§ YOUR OBJECTIVE
State how many lines in the records below include the word "απαραίτητα". Give nothing but that number.

(Page-level text extractions)
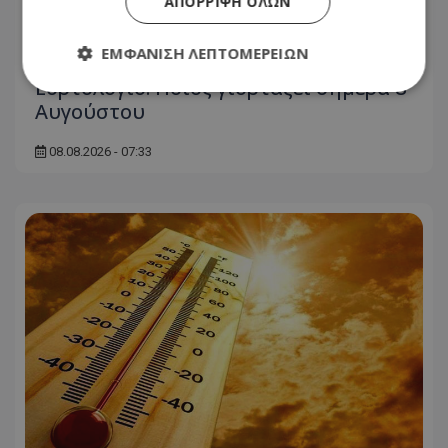
ΑΠΌΡΡΙΨΗ ΌΛΩΝ
ΕΜΦΆΝΙΣΗ ΛΕΠΤΟΜΕΡΕΙΏΝ
Εορτολόγιο: Ποιος γιορτάζει σήμερα 8
Αυγούστου
Απολύτως απαραίτητα
Απόδοσης
08.08.2026 - 07:33
Στόχευσης
Λειτουργικότητας
Μη ταξινομημένα
Τα απολύτως απαραίτητα cookies επιτρέπουν
βασικές λειτουργίες του ιστότοπου, όπως τη
σύνδεση χρήστη και τη διαχείριση λογαριασμού.
Ο ιστότοπος δεν μπορεί να χρησιμοποιηθεί σωστά
χωρίς τα απολύτως απαραίτητα cookies.
Ονοματεπώνυμο
Προμηθευτής
/
Πεδίο
usprivacy
.lifenewscy.tothemaonline.com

§ REPLY TO THE TASK
3